# [PROBLEM REQUIREMENTS]
Look for the word "Remove" in the entries and copy every line where it shows up.

Stored data entries:
[Start of section]

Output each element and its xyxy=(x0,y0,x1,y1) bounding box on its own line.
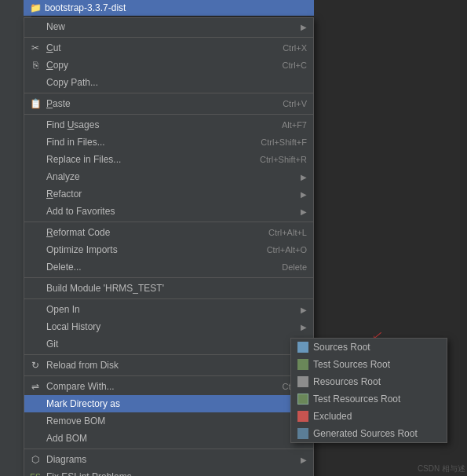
menu-item-replace-files-label: Replace in Files... xyxy=(46,154,244,165)
separator-5 xyxy=(24,277,313,278)
menu-item-reformat-shortcut: Ctrl+Alt+L xyxy=(268,228,307,237)
submenu-item-generated-sources-root-label: Generated Sources Root xyxy=(313,428,418,439)
excluded-icon xyxy=(297,411,308,422)
generated-sources-root-icon xyxy=(297,428,308,439)
menu-item-cut-label: Cut xyxy=(46,42,267,53)
copy-icon: ⎘ xyxy=(29,59,42,71)
menu-item-copy-path-label: Copy Path... xyxy=(46,77,307,88)
menu-item-add-favorites[interactable]: Add to Favorites ▶ xyxy=(24,203,313,220)
menu-item-refactor[interactable]: Refactor ▶ xyxy=(24,185,313,203)
context-menu: New ▶ ✂ Cut Ctrl+X ⎘ Copy Ctrl+C Copy Pa… xyxy=(24,17,314,476)
submenu-item-generated-sources-root[interactable]: Generated Sources Root xyxy=(291,425,447,442)
menu-item-copy-path[interactable]: Copy Path... xyxy=(24,74,313,91)
test-resources-root-icon xyxy=(297,394,308,405)
menu-item-add-favorites-arrow: ▶ xyxy=(301,207,307,216)
separator-1 xyxy=(24,37,313,38)
menu-item-remove-bom-label: Remove BOM xyxy=(46,416,307,427)
submenu-item-resources-root[interactable]: Resources Root xyxy=(291,373,447,390)
menu-item-find-usages[interactable]: Find Usages Alt+F7 xyxy=(24,116,313,134)
menu-item-compare-with-label: Compare With... xyxy=(46,381,267,392)
submenu-item-test-sources-root-label: Test Sources Root xyxy=(313,359,390,370)
menu-item-optimize[interactable]: Optimize Imports Ctrl+Alt+O xyxy=(24,241,313,258)
menu-item-add-bom[interactable]: Add BOM xyxy=(24,430,313,447)
menu-item-reload-disk-label: Reload from Disk xyxy=(46,360,307,371)
folder-name: bootstrap-3.3.7-dist xyxy=(45,2,126,13)
menu-item-git-label: Git xyxy=(46,339,294,350)
resources-root-icon xyxy=(297,376,308,387)
menu-item-fix-eslint[interactable]: ES Fix ESLint Problems xyxy=(24,468,313,476)
menu-item-mark-directory[interactable]: Mark Directory as ▶ xyxy=(24,395,313,412)
folder-header: 📁 bootstrap-3.3.7-dist xyxy=(24,0,314,16)
menu-item-replace-files-shortcut: Ctrl+Shift+R xyxy=(260,155,307,164)
menu-item-mark-directory-label: Mark Directory as xyxy=(46,398,294,409)
menu-item-cut[interactable]: ✂ Cut Ctrl+X xyxy=(24,39,313,57)
menu-item-optimize-label: Optimize Imports xyxy=(46,244,251,255)
menu-item-refactor-label: Refactor xyxy=(46,189,294,200)
menu-item-analyze-arrow: ▶ xyxy=(301,173,307,181)
menu-item-open-in[interactable]: Open In ▶ xyxy=(24,301,313,318)
submenu-item-excluded[interactable]: Excluded xyxy=(291,408,447,425)
watermark-text: CSDN 相与述 xyxy=(418,463,465,474)
menu-item-compare-with[interactable]: ⇌ Compare With... Ctrl+D xyxy=(24,378,313,395)
menu-item-fix-eslint-label: Fix ESLint Problems xyxy=(46,471,307,476)
menu-item-find-files-shortcut: Ctrl+Shift+F xyxy=(261,137,307,147)
menu-item-reformat-label: Reformat Code xyxy=(46,227,253,238)
menu-item-new-label: New xyxy=(46,21,294,32)
menu-item-new-arrow: ▶ xyxy=(301,23,307,31)
cut-icon: ✂ xyxy=(29,42,42,54)
menu-item-git[interactable]: Git ▶ xyxy=(24,335,313,353)
menu-item-copy[interactable]: ⎘ Copy Ctrl+C xyxy=(24,57,313,74)
diagrams-icon: ⬡ xyxy=(29,453,42,466)
submenu-item-test-resources-root-label: Test Resources Root xyxy=(313,394,400,405)
menu-item-cut-shortcut: Ctrl+X xyxy=(283,43,307,53)
folder-icon: 📁 xyxy=(30,2,42,13)
separator-4 xyxy=(24,222,313,222)
menu-item-local-history-label: Local History xyxy=(46,321,294,332)
menu-item-delete-shortcut: Delete xyxy=(282,262,307,272)
menu-item-find-usages-label: Find Usages xyxy=(46,119,266,130)
menu-item-find-files[interactable]: Find in Files... Ctrl+Shift+F xyxy=(24,134,313,151)
menu-item-optimize-shortcut: Ctrl+Alt+O xyxy=(267,245,307,254)
menu-item-add-bom-label: Add BOM xyxy=(46,433,307,444)
submenu-item-sources-root[interactable]: Sources Root xyxy=(291,339,447,356)
reload-icon: ↻ xyxy=(29,359,42,372)
menu-item-new[interactable]: New ▶ xyxy=(24,18,313,35)
menu-item-diagrams[interactable]: ⬡ Diagrams ▶ xyxy=(24,451,313,468)
menu-item-analyze-label: Analyze xyxy=(46,171,294,182)
separator-7 xyxy=(24,354,313,355)
separator-2 xyxy=(24,93,313,93)
submenu-item-test-sources-root[interactable]: Test Sources Root xyxy=(291,356,447,373)
menu-item-delete[interactable]: Delete... Delete xyxy=(24,258,313,276)
test-sources-root-icon xyxy=(297,359,308,370)
menu-item-analyze[interactable]: Analyze ▶ xyxy=(24,168,313,185)
submenu-item-resources-root-label: Resources Root xyxy=(313,376,381,387)
menu-item-open-in-arrow: ▶ xyxy=(301,306,307,314)
menu-item-find-files-label: Find in Files... xyxy=(46,137,245,148)
submenu-item-sources-root-label: Sources Root xyxy=(313,342,370,353)
submenu-item-excluded-label: Excluded xyxy=(313,411,352,422)
menu-item-copy-shortcut: Ctrl+C xyxy=(283,60,307,70)
menu-item-diagrams-label: Diagrams xyxy=(46,454,294,465)
menu-item-reformat[interactable]: Reformat Code Ctrl+Alt+L xyxy=(24,224,313,241)
submenu-item-test-resources-root[interactable]: Test Resources Root xyxy=(291,390,447,408)
menu-item-build-module-label: Build Module 'HRMS_TEST' xyxy=(46,283,307,294)
separator-9 xyxy=(24,449,313,449)
separator-3 xyxy=(24,114,313,115)
compare-icon: ⇌ xyxy=(29,380,42,393)
menu-item-paste-label: Paste xyxy=(46,98,267,109)
separator-6 xyxy=(24,298,313,299)
menu-item-open-in-label: Open In xyxy=(46,304,294,315)
menu-item-remove-bom[interactable]: Remove BOM xyxy=(24,412,313,430)
menu-item-delete-label: Delete... xyxy=(46,262,266,273)
menu-item-build-module[interactable]: Build Module 'HRMS_TEST' xyxy=(24,280,313,297)
menu-item-find-usages-shortcut: Alt+F7 xyxy=(282,120,307,130)
menu-item-replace-files[interactable]: Replace in Files... Ctrl+Shift+R xyxy=(24,151,313,168)
menu-item-local-history-arrow: ▶ xyxy=(301,323,307,331)
menu-item-copy-label: Copy xyxy=(46,60,267,71)
eslint-icon: ES xyxy=(29,471,42,476)
mark-directory-submenu: Sources Root Test Sources Root Resources… xyxy=(290,338,447,443)
sources-root-icon xyxy=(297,342,308,353)
menu-item-local-history[interactable]: Local History ▶ xyxy=(24,318,313,335)
menu-item-paste[interactable]: 📋 Paste Ctrl+V xyxy=(24,95,313,112)
menu-item-reload-disk[interactable]: ↻ Reload from Disk xyxy=(24,357,313,374)
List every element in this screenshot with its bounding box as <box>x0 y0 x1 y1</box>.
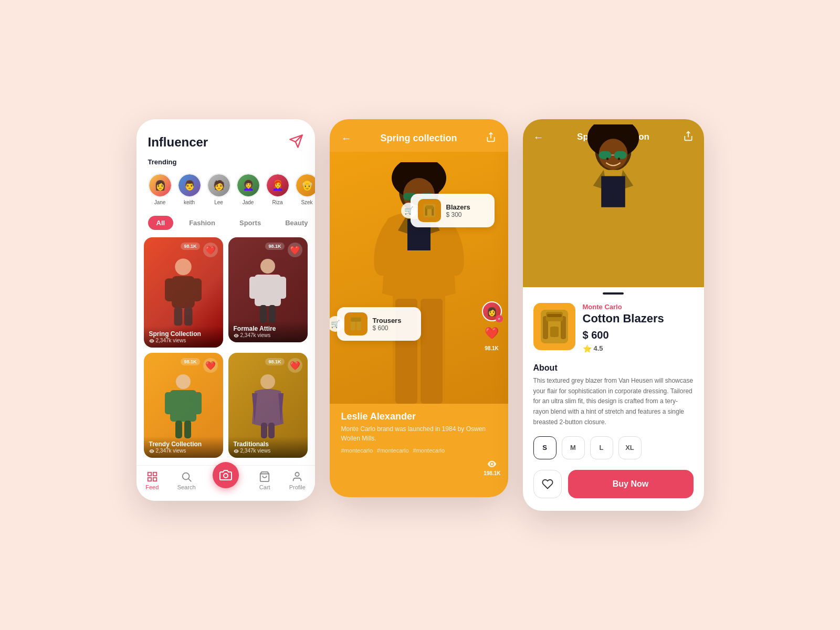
avatar-item-jade[interactable]: 👩‍🦱 Jade <box>236 173 260 205</box>
size-row: S M L XL <box>533 436 694 459</box>
svg-point-27 <box>183 473 190 480</box>
svg-rect-19 <box>184 421 191 438</box>
tab-beauty[interactable]: Beauty <box>277 216 314 230</box>
svg-rect-3 <box>172 276 195 308</box>
rating-row: ⭐ 4.5 <box>583 344 694 353</box>
trousers-tag[interactable]: 🛒 Trousers $ 600 <box>337 307 421 341</box>
size-xl[interactable]: XL <box>618 436 642 459</box>
svg-rect-64 <box>547 314 562 317</box>
about-section: About This textured grey blazer from Van… <box>523 360 704 433</box>
card-title: Traditionals <box>234 440 302 448</box>
tab-fashion[interactable]: Fashion <box>181 216 224 230</box>
share-icon[interactable] <box>683 131 694 143</box>
card-spring-collection[interactable]: 98.1K ❤️ Spring Collection 2,347k views <box>144 237 223 348</box>
avatar-item-keith[interactable]: 👨 keith <box>177 173 202 205</box>
product-price: $ 600 <box>583 329 694 341</box>
tab-sports[interactable]: Sports <box>231 216 269 230</box>
trousers-label: Trousers <box>373 317 402 324</box>
bottom-nav: Feed Search Cart Profile <box>136 465 315 501</box>
avatar-name: keith <box>184 200 195 205</box>
nav-label: Profile <box>289 484 306 490</box>
card-views: 2,347k views <box>149 448 218 454</box>
size-s[interactable]: S <box>533 436 556 459</box>
share-icon[interactable] <box>486 132 496 144</box>
heart-icon[interactable]: ❤️ <box>288 358 302 373</box>
nav-search[interactable]: Search <box>177 471 196 490</box>
card-formale-attire[interactable]: 98.1K ❤️ Formale Attire 2,347k views <box>228 237 308 342</box>
back-icon[interactable]: ← <box>341 132 352 144</box>
blazers-tag[interactable]: 🛒 Blazers $ 300 <box>411 194 495 227</box>
back-icon[interactable]: ← <box>533 131 544 143</box>
heart-icon[interactable]: ❤️ <box>203 358 218 373</box>
svg-rect-11 <box>277 277 286 299</box>
svg-rect-7 <box>184 308 193 326</box>
avatar-item-szek[interactable]: 👴 Szek <box>295 173 315 205</box>
svg-rect-9 <box>255 275 281 306</box>
card-traditionals[interactable]: 98.1K ❤️ Traditionals 2,347k views <box>228 353 308 458</box>
heart-icon[interactable]: ❤️ <box>288 243 302 257</box>
likes-count: 98.1K <box>485 345 499 351</box>
svg-rect-10 <box>249 277 258 299</box>
hashtag: #montecarlo <box>341 447 373 454</box>
tab-all[interactable]: All <box>148 216 174 230</box>
camera-fab-button[interactable] <box>213 462 239 488</box>
svg-rect-42 <box>421 299 443 404</box>
avatar-name: Jade <box>243 200 254 205</box>
svg-rect-16 <box>165 392 174 414</box>
avatar-item-lee[interactable]: 🧑 Lee <box>207 173 231 205</box>
s2-header: ← Spring collection <box>330 119 508 152</box>
avatar-item-jane[interactable]: 👩 Jane <box>148 173 172 205</box>
svg-rect-26 <box>153 478 156 481</box>
rating-value: 4.5 <box>594 344 603 352</box>
hashtag: #montecarlo <box>377 447 409 454</box>
wishlist-button[interactable] <box>533 470 562 498</box>
avatar-name: Lee <box>214 200 223 205</box>
card-trendy-collection[interactable]: 98.1K ❤️ Trendy Collection 2,347k views <box>144 353 223 458</box>
avatars-row: 👩 Jane 👨 keith 🧑 Lee 👩‍🦱 Jade 👩‍🦰 Riza 👴 <box>136 171 315 213</box>
influencer-desc: Monte Carlo brand was launched in 1984 b… <box>341 424 497 443</box>
avatar-item-riza[interactable]: 👩‍🦰 Riza <box>266 173 290 205</box>
svg-line-28 <box>188 479 191 481</box>
product-name: Cotton Blazers <box>583 312 694 326</box>
buy-now-button[interactable]: Buy Now <box>568 470 694 498</box>
svg-rect-13 <box>269 305 276 323</box>
svg-point-20 <box>260 374 275 389</box>
heart-stat: ❤️ <box>485 327 499 340</box>
card-title: Trendy Collection <box>149 440 218 448</box>
product-detail-screen: ← Spring collection <box>523 119 704 510</box>
svg-rect-46 <box>426 206 433 209</box>
product-thumbnail <box>533 303 575 350</box>
size-l[interactable]: L <box>590 436 613 459</box>
svg-rect-24 <box>153 472 156 476</box>
nav-cart[interactable]: Cart <box>259 471 270 490</box>
hero-section: ← Spring collection <box>523 119 704 287</box>
s1-header: Influencer <box>136 119 315 156</box>
plus-icon: + <box>496 315 503 322</box>
svg-rect-6 <box>174 308 183 326</box>
brand-name: Monte Carlo <box>583 303 694 311</box>
nav-label: Feed <box>145 484 159 490</box>
product-row: Monte Carlo Cotton Blazers $ 600 ⭐ 4.5 <box>523 298 704 360</box>
size-m[interactable]: M <box>562 436 585 459</box>
svg-point-30 <box>296 472 299 476</box>
card-title: Formale Attire <box>234 325 302 332</box>
influencer-screen: Influencer Trending 👩 Jane 👨 keith 🧑 Lee <box>136 119 315 501</box>
card-title: Spring Collection <box>149 330 218 338</box>
scroll-handle <box>523 287 704 298</box>
heart-icon[interactable]: ❤️ <box>203 243 218 257</box>
cart-icon: 🛒 <box>401 203 417 218</box>
send-icon[interactable] <box>289 134 303 151</box>
svg-rect-54 <box>599 151 612 159</box>
avatar-name: Jane <box>154 200 166 205</box>
nav-feed[interactable]: Feed <box>145 471 159 490</box>
spring-collection-screen: ← Spring collection <box>330 119 508 497</box>
nav-label: Cart <box>259 484 270 490</box>
svg-rect-4 <box>165 278 175 301</box>
nav-profile[interactable]: Profile <box>289 471 306 490</box>
hashtags-row: #montecarlo #montecarlo #montecarlo <box>341 447 497 454</box>
svg-rect-49 <box>351 318 361 322</box>
svg-point-14 <box>176 374 191 389</box>
svg-rect-17 <box>193 392 202 414</box>
svg-rect-55 <box>614 151 627 159</box>
svg-point-58 <box>606 158 609 161</box>
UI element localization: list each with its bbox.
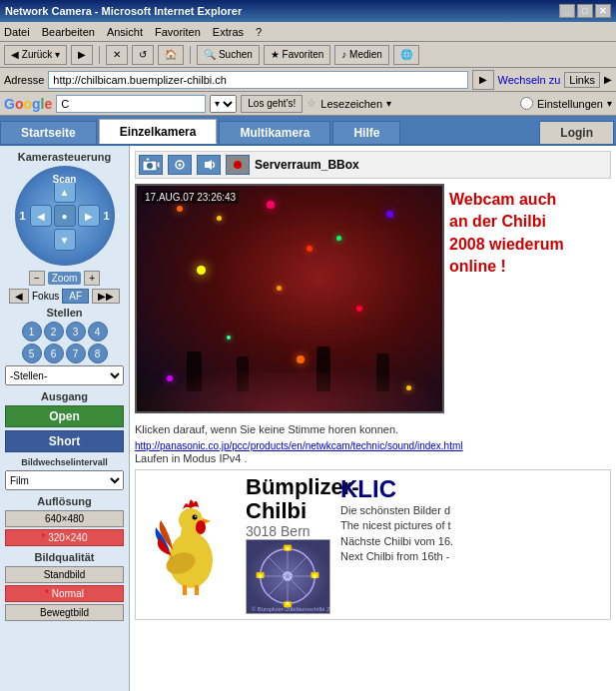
separator-2 (190, 46, 191, 64)
open-button[interactable]: Open (5, 405, 124, 427)
home-button[interactable]: 🏠 (158, 45, 184, 65)
minimize-button[interactable]: _ (559, 4, 575, 18)
center-button[interactable]: ● (54, 205, 76, 227)
search-button[interactable]: 🔍 Suchen (197, 45, 260, 65)
arrow-pad: ▲ ◀ ● ▶ ▼ (30, 181, 100, 251)
ausgang-section: Ausgang Open Short (5, 390, 124, 452)
separator-1 (99, 46, 100, 64)
google-bar: Google ▾ Los geht's! ☆ Lesezeichen ▾ Ein… (0, 92, 616, 116)
bildwechsel-section: Bildwechselintervall Film (5, 457, 124, 490)
camera-header: Serverraum_BBox (135, 151, 611, 179)
camera-view[interactable]: 17.AUG.07 23:26:43 (135, 184, 444, 413)
qual-normal-btn[interactable]: * Normal (5, 585, 124, 602)
stop-button[interactable]: ✕ (106, 45, 128, 65)
einstellungen-arrow[interactable]: ▾ (607, 98, 612, 109)
menu-ansicht[interactable]: Ansicht (107, 26, 143, 38)
banner-image: © Bümplizer-Jubiläumschilbi 2007 (246, 539, 330, 614)
stellen-btn-3[interactable]: 3 (66, 322, 86, 342)
main-content: Kamerasteuerung Scan 1 1 ▲ ◀ ● ▶ ▼ (0, 146, 616, 691)
refresh-button[interactable]: ↺ (132, 45, 154, 65)
stellen-btn-4[interactable]: 4 (88, 322, 108, 342)
tab-hilfe[interactable]: Hilfe (332, 121, 400, 144)
zoom-plus-btn[interactable]: + (84, 271, 100, 286)
einstellungen-btn[interactable]: Einstellungen (537, 98, 603, 110)
svg-point-13 (193, 515, 198, 520)
address-label: Adresse (4, 74, 44, 86)
ausgang-title: Ausgang (5, 390, 124, 402)
qual-bewegtbild-btn[interactable]: Bewegtbild (5, 604, 124, 621)
maximize-button[interactable]: □ (577, 4, 593, 18)
af-button[interactable]: AF (62, 289, 89, 304)
history-button[interactable]: 🌐 (393, 45, 419, 65)
tab-multikamera[interactable]: Multikamera (219, 121, 330, 144)
stellen-select[interactable]: -Stellen- (5, 365, 124, 385)
links-arrow[interactable]: ▶ (604, 74, 612, 85)
google-options-select[interactable]: ▾ (210, 95, 237, 113)
fokus-far-btn[interactable]: ▶▶ (92, 289, 120, 304)
address-input[interactable] (48, 71, 467, 89)
stellen-btn-1[interactable]: 1 (22, 322, 42, 342)
left-button[interactable]: ◀ (30, 205, 52, 227)
lesezeichen-arrow[interactable]: ▾ (386, 98, 391, 109)
menu-bar: Datei Bearbeiten Ansicht Favoriten Extra… (0, 22, 616, 42)
window-controls[interactable]: _ □ ✕ (559, 4, 611, 18)
record-icon[interactable] (226, 155, 250, 175)
links-btn[interactable]: Links (564, 72, 600, 88)
favorites-button[interactable]: ★ Favoriten (264, 45, 330, 65)
banner-klic-text: KLIC (340, 475, 605, 503)
lesezeichen-star: ☆ (307, 97, 316, 110)
banner-title: Bümplizer-Chilbi (246, 475, 335, 523)
settings-icon[interactable] (168, 155, 192, 175)
corner-br (78, 229, 100, 251)
forward-button[interactable]: ▶ (71, 45, 93, 65)
stellen-row-1: 1 2 3 4 (5, 322, 124, 342)
stellen-btn-7[interactable]: 7 (66, 344, 86, 363)
svg-point-37 (286, 602, 290, 606)
google-go-button[interactable]: Los geht's! (241, 95, 303, 113)
short-button[interactable]: Short (5, 430, 124, 452)
menu-datei[interactable]: Datei (4, 26, 30, 38)
res-640-button[interactable]: 640×480 (5, 510, 124, 527)
back-button[interactable]: ◀ Zurück ▾ (4, 45, 67, 65)
right-button[interactable]: ▶ (78, 205, 100, 227)
scan-ring[interactable]: Scan 1 1 ▲ ◀ ● ▶ ▼ (15, 166, 115, 266)
tab-einzelkamera[interactable]: Einzelkamera (99, 119, 218, 144)
camera-icon (139, 155, 163, 175)
stellen-btn-5[interactable]: 5 (22, 344, 42, 363)
stellen-btn-2[interactable]: 2 (44, 322, 64, 342)
menu-extras[interactable]: Extras (213, 26, 244, 38)
lesezeichen-btn[interactable]: Lesezeichen (320, 98, 382, 110)
media-button[interactable]: ♪ Medien (334, 45, 389, 65)
film-select[interactable]: Film (5, 470, 124, 490)
google-search-input[interactable] (56, 95, 206, 113)
menu-favoriten[interactable]: Favoriten (155, 26, 201, 38)
einstellungen-radio[interactable] (520, 97, 533, 110)
toolbar: ◀ Zurück ▾ ▶ ✕ ↺ 🏠 🔍 Suchen ★ Favoriten … (0, 42, 616, 68)
go-button[interactable]: ▶ (472, 70, 494, 90)
zoom-row: − Zoom + (5, 271, 124, 286)
corner-tl (30, 181, 52, 203)
zoom-minus-btn[interactable]: − (29, 271, 45, 286)
menu-help[interactable]: ? (256, 26, 262, 38)
close-button[interactable]: ✕ (595, 4, 611, 18)
stellen-btn-8[interactable]: 8 (88, 344, 108, 363)
banner-middle: Bümplizer-Chilbi 3018 Bern (246, 475, 335, 614)
camera-controls: Scan 1 1 ▲ ◀ ● ▶ ▼ (5, 166, 124, 266)
qual-standbild-btn[interactable]: Standbild (5, 566, 124, 583)
tab-startseite[interactable]: Startseite (0, 121, 97, 144)
title-bar: Network Camera - Microsoft Internet Expl… (0, 0, 616, 22)
fokus-near-btn[interactable]: ◀ (9, 289, 29, 304)
window-title: Network Camera - Microsoft Internet Expl… (5, 5, 242, 17)
down-button[interactable]: ▼ (54, 229, 76, 251)
tab-login[interactable]: Login (539, 121, 614, 144)
audio-icon[interactable] (197, 155, 221, 175)
wechseln-link[interactable]: Wechseln zu (498, 74, 561, 86)
menu-bearbeiten[interactable]: Bearbeiten (42, 26, 95, 38)
aufloesung-section: Auflösung 640×480 * 320×240 (5, 495, 124, 546)
svg-point-36 (312, 574, 316, 578)
stellen-btn-6[interactable]: 6 (44, 344, 64, 363)
res-320-button[interactable]: * 320×240 (5, 529, 124, 546)
click-link[interactable]: http://panasonic.co.jp/pcc/products/en/n… (135, 440, 463, 451)
laufen-text: Laufen in Modus IPv4 . (135, 452, 611, 464)
asterisk-normal-icon: * (45, 588, 49, 599)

[End of section]

# [RESULT]
menu-item-remove-bom-label: Remove BOM xyxy=(46,416,307,427)
menu-item-remove-bom[interactable]: Remove BOM xyxy=(24,412,313,430)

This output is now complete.